The show must go on: UK students make music from home

UK sophomore music major Katherine Goble poses for a portrait on her front porch on Thursday, April 16, 2020, in Lexington, Kentucky. Photo by Arden Barnes | Staff

Lauren Campbell

Music students once filled the stages of the now-closed Singletary Center for the Arts. Now, they play at home in their bedrooms, preparing for the day when crowds can again gather.

Due to COVID-19, the UK School of Music was forced to quickly change the course of its semester and choose to cancel or reschedule its countless events.

Aubree Turner, a junior arts administration major and vocal performance minor, was set to perform in one of the many canceled performances.

“I was supposed to perform in the UK Choristers Spring Concert and in the combined choirs and orchestra Beethoven’s Ninth Concert,” Turner said. “While I am obviously not able to meet and perform with my classmates, my director and professor, Beth Wilson, has done an excellent job of making sure we are being enriched despite the canceled concerts.”

Turner said that Wilson invited a revered choral group, Cantus, to speak with her class over Zoom.

“They shared so much valuable information with us, and I am very thankful that my musical soul is still being poured into during this time,” said Turner.

Sophomore music major Katherine Goble said her professors have also come up with new activities.

“We are doing other fun things, such as having the head players of professional orchestras have Zoom Q&As with us as well as doing fun assignments, such as for choir, finding what makes the difference between good and incredible choirs,” Goble said. “And in orchestra, watching performances of the Berlin Philharmonic and writing about it, or sending tapes and a resume as if we were auditioning somewhere, and critiquing them so we can improve them.”

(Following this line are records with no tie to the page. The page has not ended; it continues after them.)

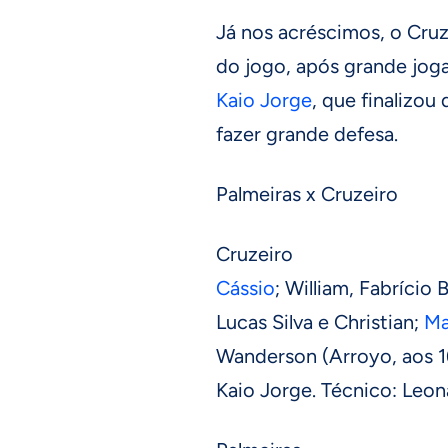
Já nos acréscimos, o Cru
do jogo, após grande joga
Kaio Jorge
, que finalizou
fazer grande defesa.
Palmeiras x Cruzeiro
Cruzeiro
Cássio
; William, Fabrício 
Lucas Silva e Christian;
Ma
Wanderson (Arroyo, aos 16
Kaio Jorge. Técnico: Leo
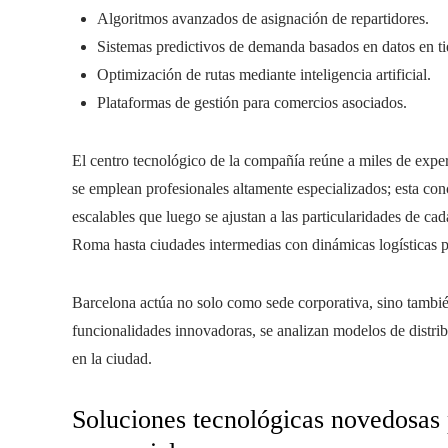
Algoritmos avanzados de asignación de repartidores.
Sistemas predictivos de demanda basados en datos en ti
Optimización de rutas mediante inteligencia artificial.
Plataformas de gestión para comercios asociados.
El centro tecnológico de la compañía reúne a miles de expert
se emplean profesionales altamente especializados; esta con
escalables que luego se ajustan a las particularidades de c
Roma hasta ciudades intermedias con dinámicas logísticas p
Barcelona actúa no solo como sede corporativa, sino tamb
funcionalidades innovadoras, se analizan modelos de distri
en la ciudad.
Soluciones tecnológicas novedosas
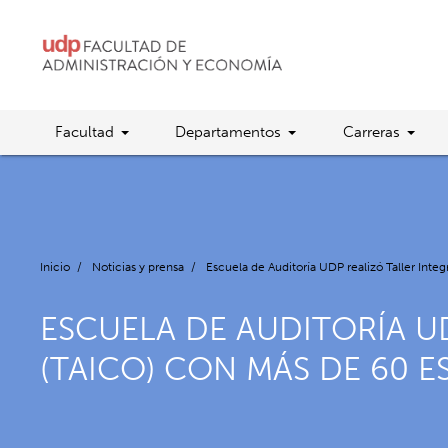
Facultad
Departamentos
Carreras
Inicio
/
Noticias y prensa
/
Escuela de Auditoría UDP realizó Taller Int
ESCUELA DE AUDITORÍA U
(TAICO) CON MÁS DE 60 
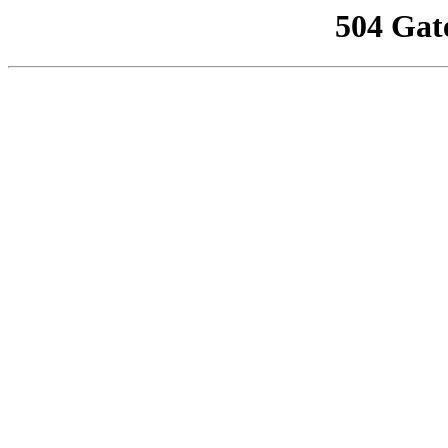
504 Gat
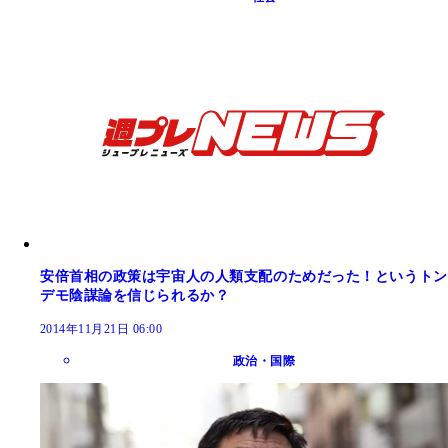
安倍首相の政策は宇宙人の人類支配のためだった！というトン
デモ陰謀論を信じられるか？
2014年11月21日 06:00
政治・国際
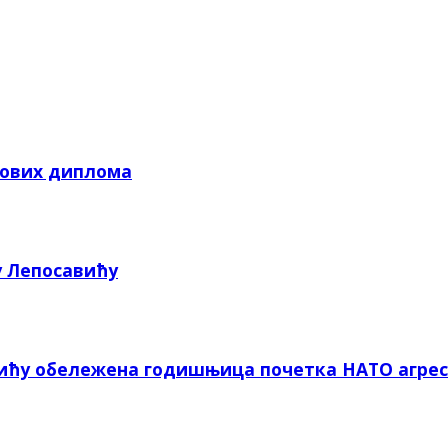
кових диплома
у Лепосавићу
вићу обележена годишњица почетка НАТО агрес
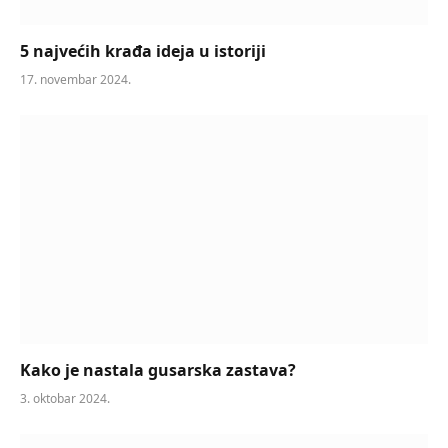
5 najvećih krađa ideja u istoriji
17. novembar 2024.
Kako je nastala gusarska zastava?
3. oktobar 2024.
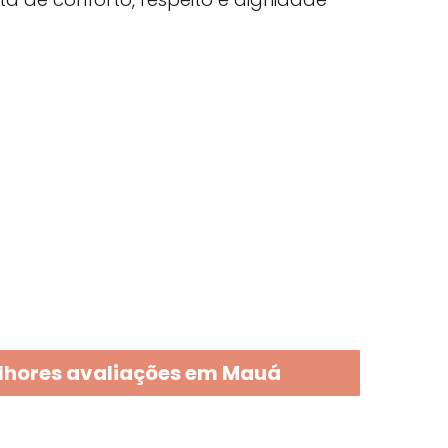
lhores avaliações em Mauá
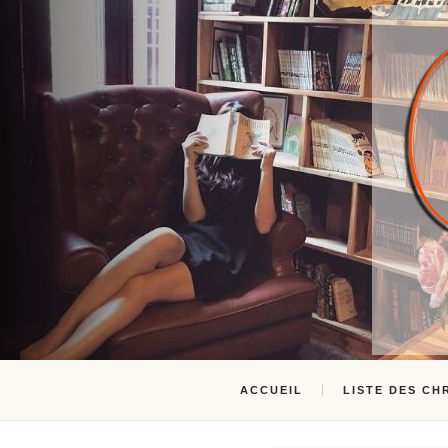
ACCUEIL
LISTE DES CH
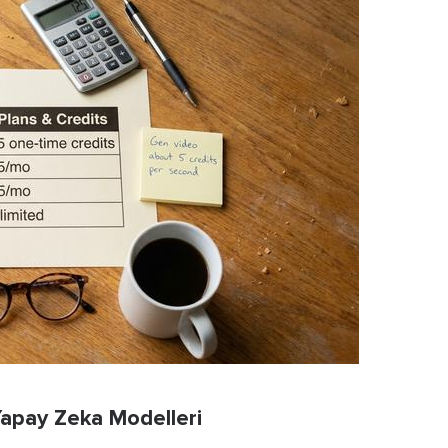
 Yapay Zeka Modelleri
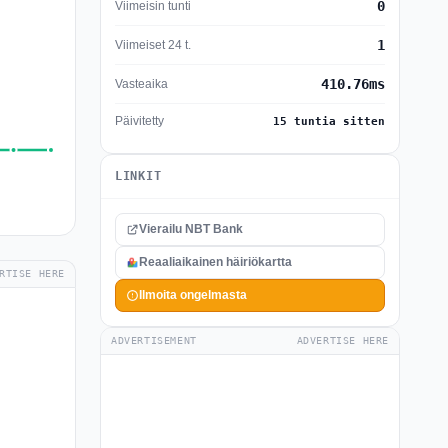
0
Viimeisin tunti
1
Viimeiset 24 t.
410.76ms
Vasteaika
Päivitetty
15 tuntia sitten
LINKIT
Vierailu NBT Bank
Reaaliaikainen häiriökartta
RTISE HERE
Ilmoita ongelmasta
ADVERTISEMENT
ADVERTISE HERE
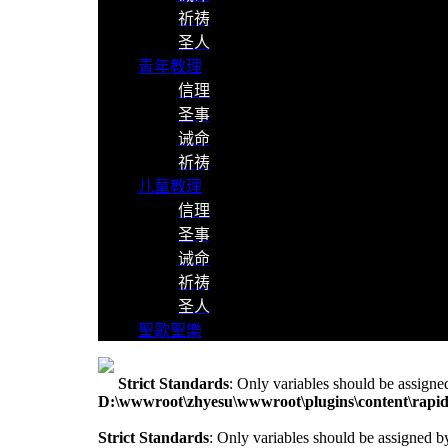
祈祷
圣人
青年教理
信理
圣事
诫命
祈祷
儿童教理
信理
圣事
诫命
祈祷
圣人
聖歌聖樂
Strict Standards
: Only variables should be assigne
D:\wwwroot\zhyesu\wwwroot\plugins\content\rapid
Strict Standards
: Only variables should be assigned b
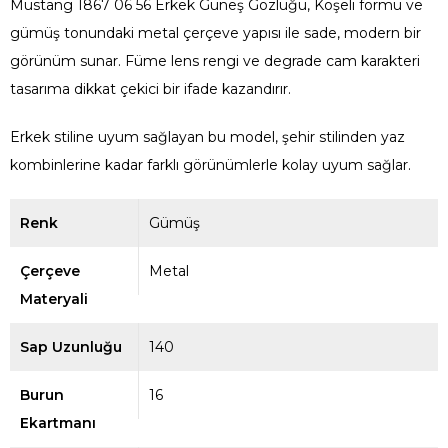
Mustang 1867 06 56 Erkek Güneş Gözlüğü, Köşeli formu ve
gümüş tonundaki metal çerçeve yapısı ile sade, modern bir
görünüm sunar. Füme lens rengi ve degrade cam karakteri
tasarıma dikkat çekici bir ifade kazandırır.
Erkek stiline uyum sağlayan bu model, şehir stilinden yaz
kombinlerine kadar farklı görünümlerle kolay uyum sağlar.
Renk
Gümüş
Çerçeve
Metal
Materyali
Sap Uzunluğu
140
Burun
16
Ekartmanı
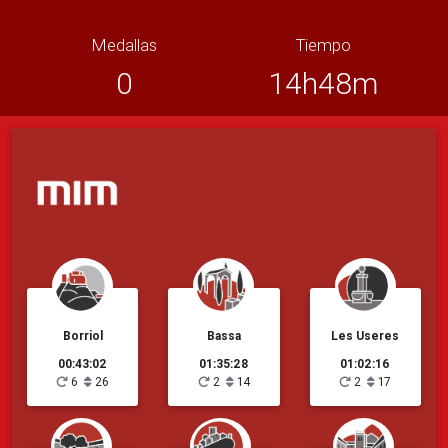
Medallas
Tiempo
0
14h48m
Borriol
Bassa
Les Useres
00:43:02
01:35:28
01:02:16
6
26
2
14
2
17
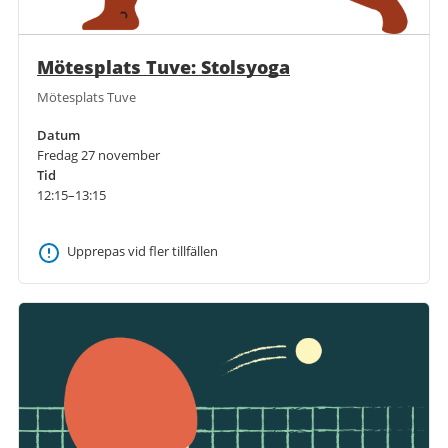
Mötesplats Tuve: Stolsyoga
Mötesplats Tuve
Datum
Fredag 27 november
Tid
12:15–13:15
Upprepas vid fler tillfällen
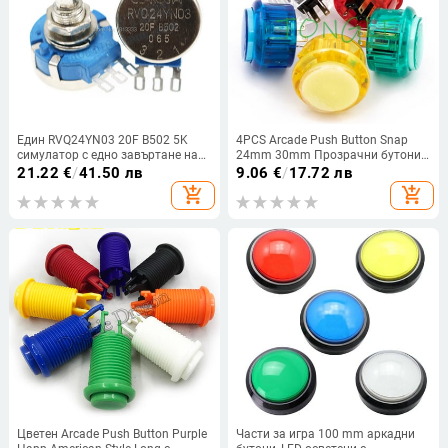
Един RVQ24YN03 20F B502 5K
4PCS Arcade Push Button Snap
симулатор с едно завъртане на
24mm 30mm Прозрачни бутони
потенциометър от въглеродно
за превключване LED осветление
21.22
€
/
41.50 лв
9.06
€
/
17.72 лв
фолио, състезателна игрална
5V 12V за Направи си сам
add_shopping_cart
add_shopping_cart
машина, аркадни аксесоари
Raspberry Pi MAME PC Pandora
Game
Цветен Arcade Push Button Purple
Части за игра 100 mm аркадни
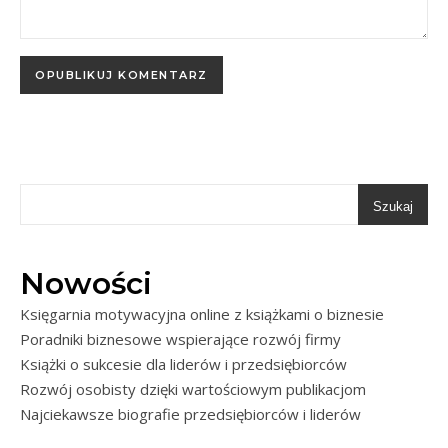
Szukaj
Nowości
Księgarnia motywacyjna online z książkami o biznesie
Poradniki biznesowe wspierające rozwój firmy
Książki o sukcesie dla liderów i przedsiębiorców
Rozwój osobisty dzięki wartościowym publikacjom
Najciekawsze biografie przedsiębiorców i liderów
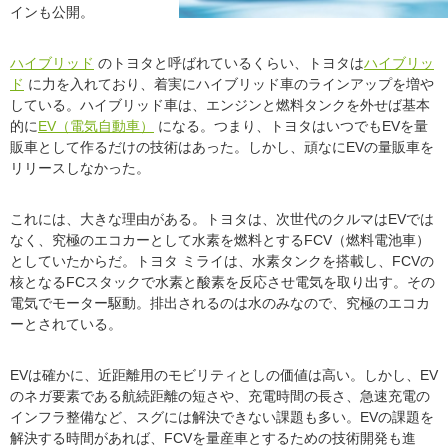
インも公開。
ハイブリッド
のトヨタと呼ばれているくらい、トヨタは
ハイブリッ
ド
に力を入れており、着実にハイブリッド車のラインアップを増や
している。ハイブリッド車は、エンジンと燃料タンクを外せば基本
的に
EV（電気自動車）
になる。つまり、トヨタはいつでもEVを量
販車として作るだけの技術はあった。しかし、頑なにEVの量販車を
リリースしなかった。
これには、大きな理由がある。トヨタは、次世代のクルマはEVでは
なく、究極のエコカーとして水素を燃料とするFCV（燃料電池車）
としていたからだ。トヨタ ミライは、水素タンクを搭載し、FCVの
核となるFCスタックで水素と酸素を反応させ電気を取り出す。その
電気でモーター駆動。排出されるのは水のみなので、究極のエコカ
ーとされている。
EVは確かに、近距離用のモビリティとしの価値は高い。しかし、EV
のネガ要素である航続距離の短さや、充電時間の長さ、急速充電の
インフラ整備など、スグには解決できない課題も多い。EVの課題を
解決する時間があれば、FCVを量産車とするための技術開発も進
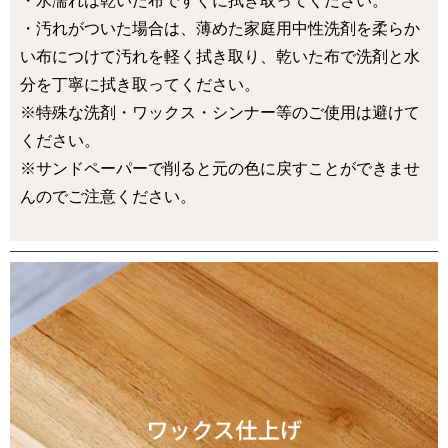
・水濡れは乾いた布ですぐに拭き取ってください。
・汚れがついた場合は、薄めた家庭用中性洗剤を柔らか
い布につけて汚れを軽く拭き取り、乾いた布で洗剤と水
分を丁寧に拭き取ってください。
※特殊な洗剤・ワックス・シンナー等のご使用は避けて
ください。
※サンドペーパーで削ると元の色に戻すことができませ
んのでご注意ください。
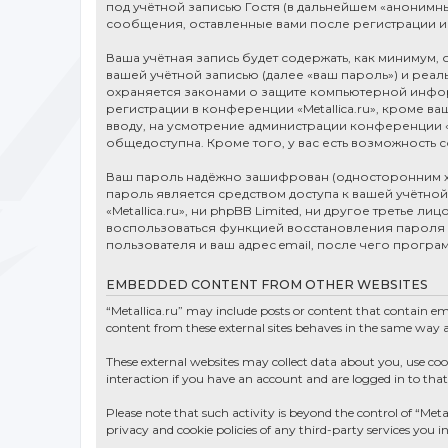
под учётной записью Гостя (в дальнейшем «анонимны
сообщения, оставленные вами после регистрации и
Ваша учётная запись будет содержать, как минимум
вашей учётной записью (далее «ваш пароль») и реаль
охраняется законами о защите компьютерной инфо
регистрации в конференции «Metallica.ru», кроме в
вводу, на усмотрение администрации конференции «M
общедоступна. Кроме того, у вас есть возможность
Ваш пароль надёжно зашифрован (односторонним хэш
пароль является средством доступа к вашей учётной з
«Metallica.ru», ни phpBB Limited, ни другое третье 
воспользоваться функцией восстановления пароля
пользователя и ваш адрес email, после чего прогр
EMBEDDED CONTENT FROM OTHER WEBSITES
“Metallica.ru” may include posts or content that contain e
content from these external sites behaves in the same way as 
These external websites may collect data about you, use co
interaction if you have an account and are logged in to that
Please note that such activity is beyond the control of “Meta
privacy and cookie policies of any third-party services you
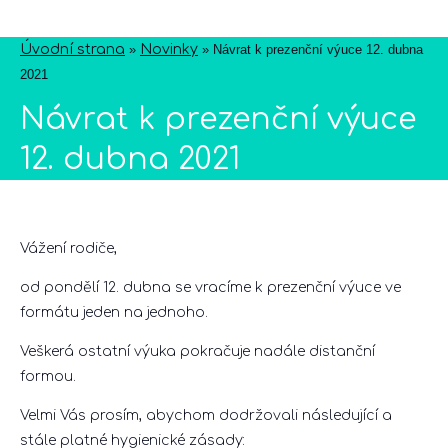
Úvodní strana
»
Novinky
»
Návrat k prezenční výuce 12. dubna
2021
Návrat k prezenční výuce
12. dubna 2021
Vážení rodiče,
od pondělí 12. dubna se vracíme k prezenční výuce ve
formátu jeden na jednoho.
Veškerá ostatní výuka pokračuje nadále distanční
formou.
Velmi Vás prosím, abychom dodržovali následující a
stále platné hygienické zásady:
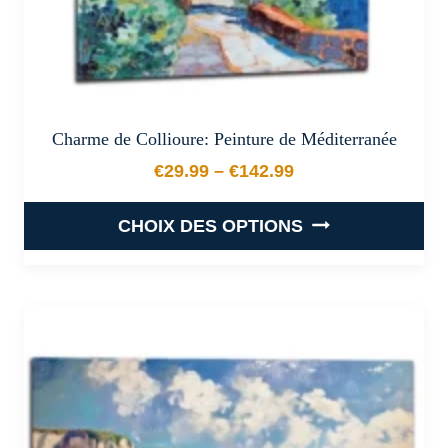
du
produit
Charme de Collioure: Peinture de Méditerranée
€
29.99
–
€
142.99
Plage de prix : €29.99 à €
CHOIX DES OPTIONS
Ce
produit
a
plusieurs
variations.
Les
options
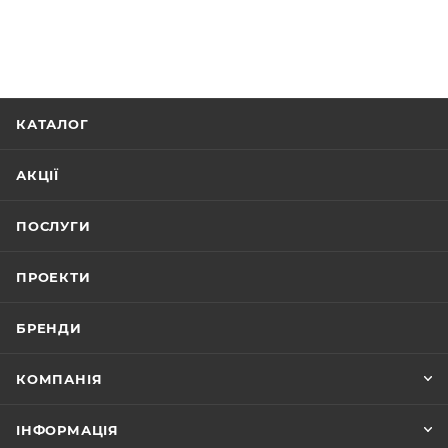
КАТАЛОГ
АКЦІЇ
ПОСЛУГИ
ПРОЕКТИ
БРЕНДИ
КОМПАНІЯ
ІНФОРМАЦІЯ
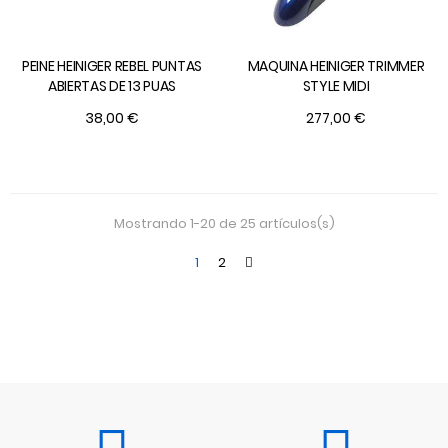
PEINE HEINIGER REBEL PUNTAS
MAQUINA HEINIGER TRIMMER
ABIERTAS DE 13 PUAS
STYLE MIDI
38,00 €
277,00 €
Mostrando 1-20 de 25 artículos(s)
1
2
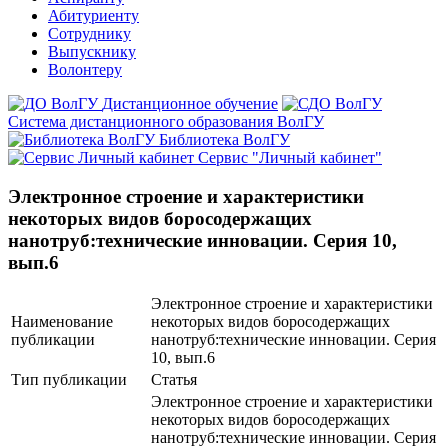
Абитуриенту
Сотруднику
Выпускнику
Волонтеру
Дистанционное обучение
Система дистанционного образования ВолГУ
Библиотека ВолГУ
Сервис "Личный кабинет"
Электронное строение и характеристики
некоторых видов боросодержащих
нанотруб:технические инновации. Серия 10,
вып.6
Электронное строение и характеристики
Наименование
некоторых видов боросодержащих
публикации
нанотруб:технические инновации. Серия
10, вып.6
Тип публикации
Статья
Электронное строение и характеристики
некоторых видов боросодержащих
нанотруб:технические инновации. Серия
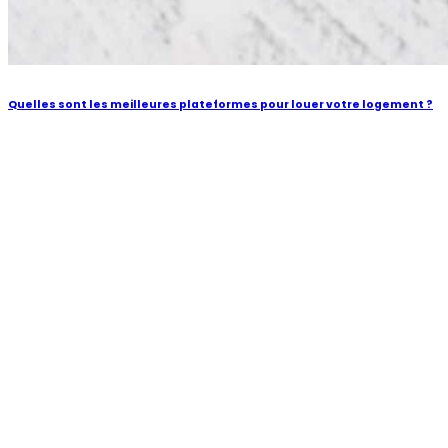
Quelles sont les meilleures plateformes pour louer votre logement ?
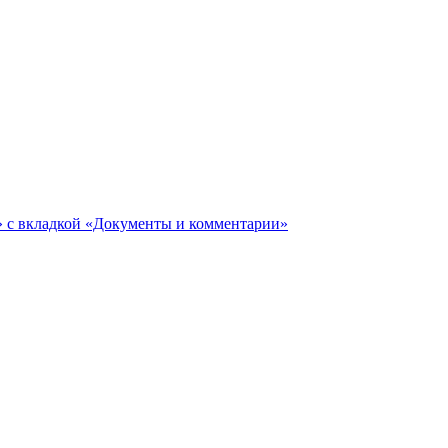
ги» с вкладкой «Документы и комментарии»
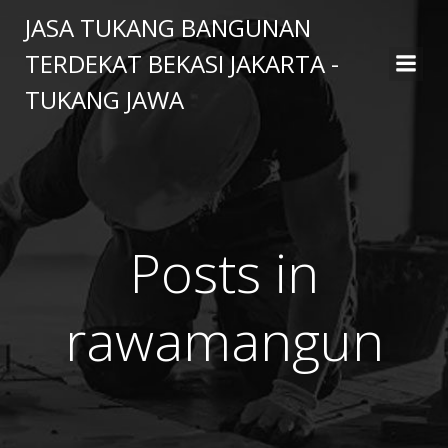
Skip
JASA TUKANG BANGUNAN
to
TERDEKAT BEKASI JAKARTA -
content
TUKANG JAWA
Posts in
rawamangun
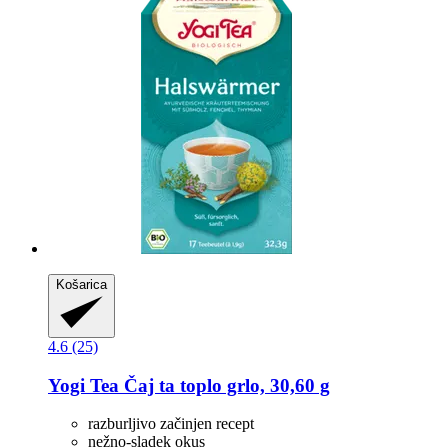
Košarica
4.6 (25)
Yogi Tea
Čaj ta toplo grlo, 30,60 g
razburljivo začinjen recept
nežno-sladek okus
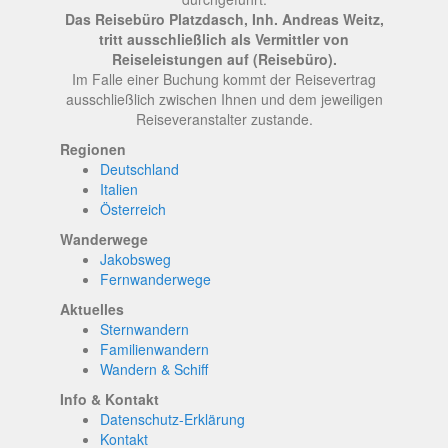
Das Reisebüro Platzdasch, Inh. Andreas Weitz,
tritt ausschließlich als Vermittler von
Reiseleistungen auf (Reisebüro).
Im Falle einer Buchung kommt der Reisevertrag
ausschließlich zwischen Ihnen und dem jeweiligen
Reiseveranstalter zustande.
Regionen
Deutschland
Italien
Österreich
Wanderwege
Jakobsweg
Fernwanderwege
Aktuelles
Sternwandern
Familienwandern
Wandern & Schiff
Info & Kontakt
Datenschutz-Erklärung
Kontakt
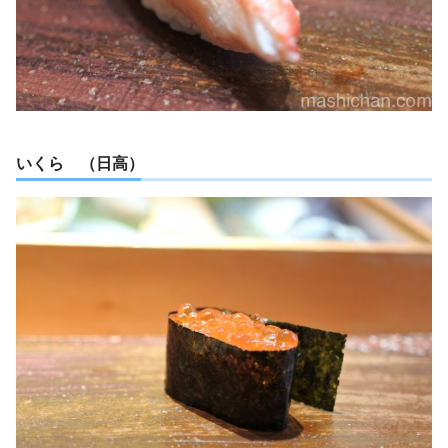
いくら （日高）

UK, like universities across the country, canceled in-person classes for the remainder of the spring semester. The adjustment to online instruction has been challenging for many, but for classes in the arts, the change has limited practical application of skills.

“Where we have gotten into difficulty are classes that are nearly impossible to teach remotely,” said Robert Jenson, a professor of art history. “Imagine taking a ceramics course in which there are no clay, no kilns, no wheels, and so on. What exactly can you do in such a class? Our ceramics faculty have been able this semester to give students drawing and planning projects for things that they cannot actually make. If they take advanced ceramics later on, they can put those ideas into physical form.”

Goble is a violinist in the UK Orchestra and a member of the Women’s Choir. Besides the move to online classes, she has to adjust to life with no concerts and playing music alone.

“I always get emotional playing music because however the audience feels, it’s twice that for the musicians,” Goble said. “In a big orchestra, it’s almost like being at a rock concert with sounds coming from all sides of you while you are playing your heart out.”

And while the orchestra’s last rehearsal occurred before it was decided the campus was closing down, Goble and many of her fellow musicians had a feeling it would happen.

“At our last rehearsal, the conductor was talking about what a privilege it has been to make beautiful music with us and how he hopes that we can come together and make music again soon,” Goble said. “We were playing Rachmaninoff Symphony No. 2. That piece is just incredibly beautiful and sentimental, especially at the beginning. It was extremely emotional knowing we probably wouldn’t be able to play with one another for a while.”

But because students in the UK Orchestra and University Choirs are enrolled and graded for their work and participation, they have not stopped making music.

For their more traditional courses, many of which also require performances, music students are using video-conferencing and video submissions to have their work critiqued.

“Many of my classes are having extra office hours just to check on us and our mental health,” Goble said. “We’re taking videos and sending them to our teachers so our violin professors can still hear us play with good sound quality.”

Goble said her professors are doing a great job using online resources.

“Except for missing the laughter and comradery in the halls of Fine Arts, I feel like I am getting the same education,” said Goble.

Education continues, and not just for current UK music students. College of Fine Arts Recruitment Officer Nathan Williams said not a whole lot has changed for recruiting incoming students.

“Luckily all of our School of Music auditions took place prior to the outbreak of COVID-19,” said Williams. “However, if students are interested in being a part of the ensembles, our voice and instrumental studio professors are very flexible and offer online auditions for the fall.”

Williams said that they have lost the chance for students to complete on-campus visits and shadowing opportunities.

“With that said, many of my student ambassadors are speaking to prospective students via Zoom, which has been a great tool for the College of Fine Arts Student Affairs team,” said Williams.